SUPPLIED DATA:
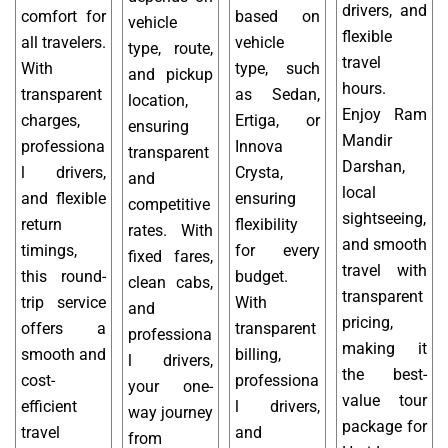
drivers, and
comfort for
based on
vehicle
flexible
all travelers.
vehicle
type, route,
travel
With
type, such
and pickup
hours.
transparent
as Sedan,
location,
Enjoy Ram
charges,
Ertiga, or
ensuring
Mandir
professiona
Innova
transparent
Darshan,
l drivers,
Crysta,
and
local
and flexible
ensuring
competitive
sightseeing,
return
flexibility
rates. With
and smooth
timings,
for every
fixed fares,
travel with
this round-
budget.
clean cabs,
transparent
trip service
With
and
pricing,
offers a
transparent
professiona
making it
smooth and
billing,
l drivers,
the best-
cost-
professiona
your one-
value tour
efficient
l drivers,
way journey
package for
travel
and
from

WORK TASK: Please transcribe the listing exactly as it stands, but omit its pictures.

RESPONSE:
drivers, and
comfort for
based on
vehicle
flexible
all travelers.
vehicle
type, route,
travel
With
type, such
and pickup
hours.
transparent
as Sedan,
location,
Enjoy Ram
charges,
Ertiga, or
ensuring
Mandir
professiona
Innova
transparent
Darshan,
l drivers,
Crysta,
and
local
and flexible
ensuring
competitive
sightseeing,
return
flexibility
rates. With
and smooth
timings,
for every
fixed fares,
travel with
this round-
budget.
clean cabs,
transparent
trip service
With
and
pricing,
offers a
transparent
professiona
making it
smooth and
billing,
l drivers,
the best-
cost-
professiona
your one-
value tour
efficient
l drivers,
way journey
package for
travel
and
from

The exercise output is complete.